Cameron on food waste; DS Smith’s in-line Q3; Viridor RDF restrictions; waste accolade for FCO.
Cameron asked to support food waste initiative
The Prime Minister responded tepidly to an MP’s request to “throw his weight” behind a year-long EU initiative to reduce food waste.
During a question time session on 5 March, Kerry McCarthy, Shadow Minister for Foreign and Commonwealth Affairs and Bristol East Labour MP, asked David Cameron whether he will support efforts to reduce food waste in the UK given the “absolute scandal” of up to 40% of our food being wasted and the increasing number of people having to go to food banks.
Cameron answered: “It is important to tackle the issue of food waste. A number of important debates on the issue have been held in this Chamber and in Westminster Hall.

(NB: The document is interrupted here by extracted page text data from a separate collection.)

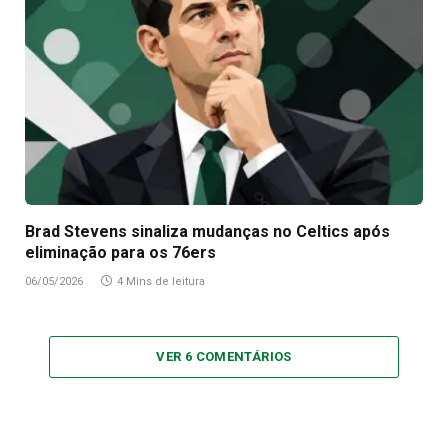
Brad Stevens sinaliza mudanças no Celtics após
eliminação para os 76ers
06/05/2026
4 Mins de leitura
VER 6 COMENTÁRIOS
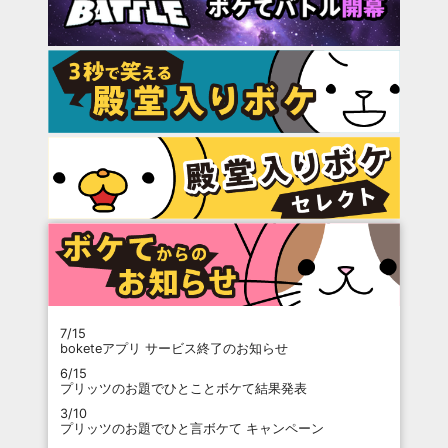
7/15
boketeアプリ サービス終了のお知らせ
6/15
プリッツのお題でひとことボケて結果発表
3/10
プリッツのお題でひと言ボケて キャンペーン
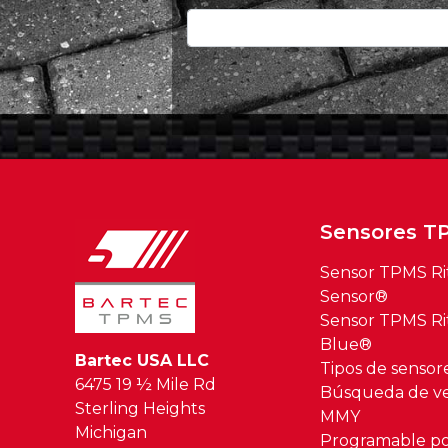
Sensores T
Sensor TPMS Ri
Sensor®
Sensor TPMS Ri
Blue®
Bartec USA LLC
Tipos de senso
6475 19 ½ Mile Rd
Búsqueda de ve
Sterling Heights
MMY
Michigan
Programable po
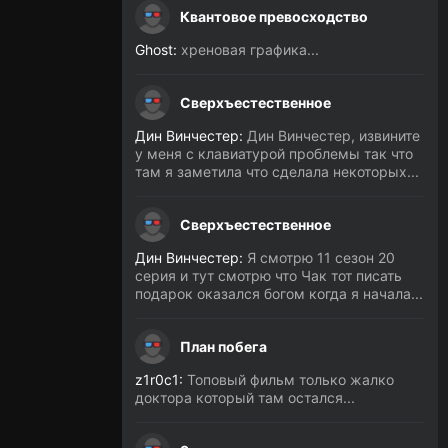
Квантовое превосходство
Ghost:
хреновая графика...
Сверхъестественное
Дин Винчестер:
Дин Винчестер, извините
у меня с клавиатурой проблемы так что
там я заметила что сделала некоторых...
Сверхъестественное
Дин Винчестер:
Я смотрю 11 сезон 20
серия и тут смотрю что Чак тот писать
подарок оказался богом когда я начала...
План побега
z1r0c1:
Топовый фильм только жалко
доктора который там остался...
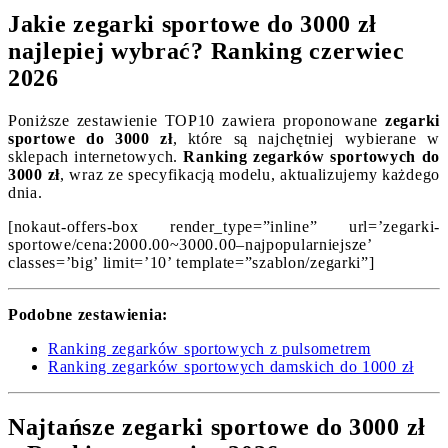
Jakie zegarki sportowe do 3000 zł
najlepiej wybrać? Ranking czerwiec
2026
Poniższe zestawienie TOP10 zawiera proponowane
zegarki
sportowe do 3000 zł
, które są najchętniej wybierane w
sklepach internetowych.
Ranking zegarków sportowych do
3000 zł
, wraz ze specyfikacją modelu, aktualizujemy każdego
dnia.
[nokaut-offers-box render_type=”inline” url=’zegarki-
sportowe/cena:2000.00~3000.00–najpopularniejsze’
classes=’big’ limit=’10’ template=”szablon/zegarki”]
Podobne zestawienia:
Ranking zegarków sportowych z pulsometrem
Ranking zegarków sportowych damskich do 1000 zł
Najtańsze zegarki sportowe do 3000 zł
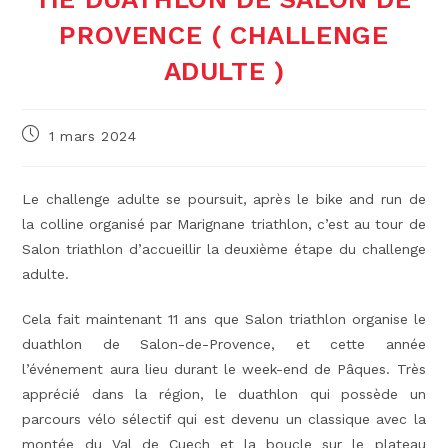
PROVENCE ( CHALLENGE
ADULTE )
Publication
1 mars 2024
publiée :
Le challenge adulte se poursuit, après le bike and run de
la colline organisé par Marignane triathlon, c’est au tour de
Salon triathlon d’accueillir la deuxième étape du challenge
adulte.
Cela fait maintenant 11 ans que Salon triathlon organise le
duathlon de Salon-de-Provence, et cette année
l’événement aura lieu durant le week-end de Pâques. Très
apprécié dans la région, le duathlon qui possède un
parcours vélo sélectif qui est devenu un classique avec la
montée du Val de Cuech et la boucle sur le plateau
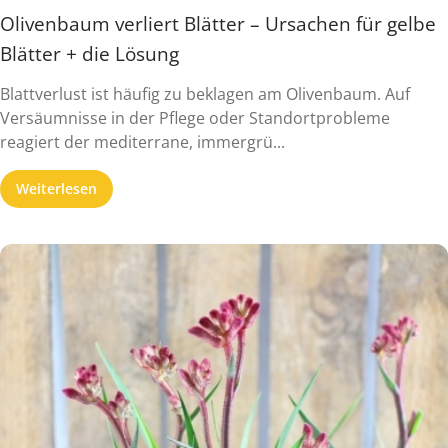
Olivenbaum verliert Blätter – Ursachen für gelbe
Blätter + die Lösung
Blattverlust ist häufig zu beklagen am Olivenbaum. Auf
Versäumnisse in der Pflege oder Standortprobleme
reagiert der mediterrane, immergrü...
Weiterlesen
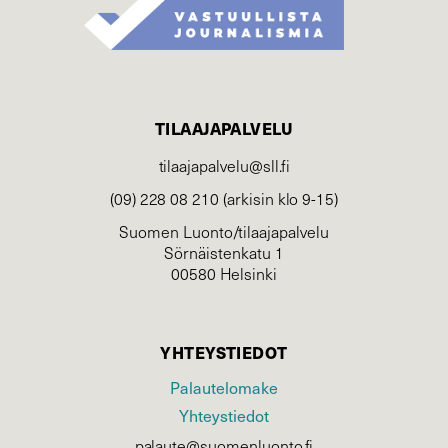
TILAAJAPALVELU
tilaajapalvelu@sll.fi
(09) 228 08 210 (arkisin klo 9-15)
Suomen Luonto/tilaajapalvelu
Sörnäistenkatu 1
00580 Helsinki
YHTEYSTIEDOT
Palautelomake
Yhteystiedot
palaute@suomenluonto.fi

“When it comes to helping people with weekly budgets, the most important thing is to make sure that we keep growing the economy, getting people back to work and creating jobs. Also, if we keep people’s taxes down, they will have more of their own money to spend as they choose.”
DS Smith reports in-line results for the third quarter
DS Smith reported in-line results for the third quarter and said growth remains ahead of its medium-term financial targets.
The FTSE 250 firm said that like-for-like corrugated box volume growth has remained good, with a particularly strong performance from Germany and central and eastern Europe.
Chief executive Miles Roberts said: “The year has continued in line with our plans, despite market conditions remaining difficult.”
RDF road restriction lifted for Viridor
Viridor has announced that the restriction on deliveries by road of refuse derived fuel (RDF) to its Runcorn energy-from-waste facility has been lifted.
Halton Borough Council had rejected an earlier application to allow the transport of RDF by road to the plant, which was restricted to 85,000 tonnes.
Viridor can now increase the amount of RDF brought to the facility by road to a maximum of 480,000 tonnes a year.
Waste accolade for FCO
The Foreign & Commonwealth Office (FCO) became the first public sector organisation to be certified to the new Carbon Trust Waste Standard.
The FCO diverts 97% of waste from landfill, with almost all waste being recycled or incinerated with heat recovery.
Owen Richards, FCO’s sustainable operations manager said: “We are continuously monitoring utility and travel data to spot waste or find scope for improvement. With technology constantly advancing, there will always be opportunities for the FCO to do its vital work but with a smaller environmental footprint and at lower cost.”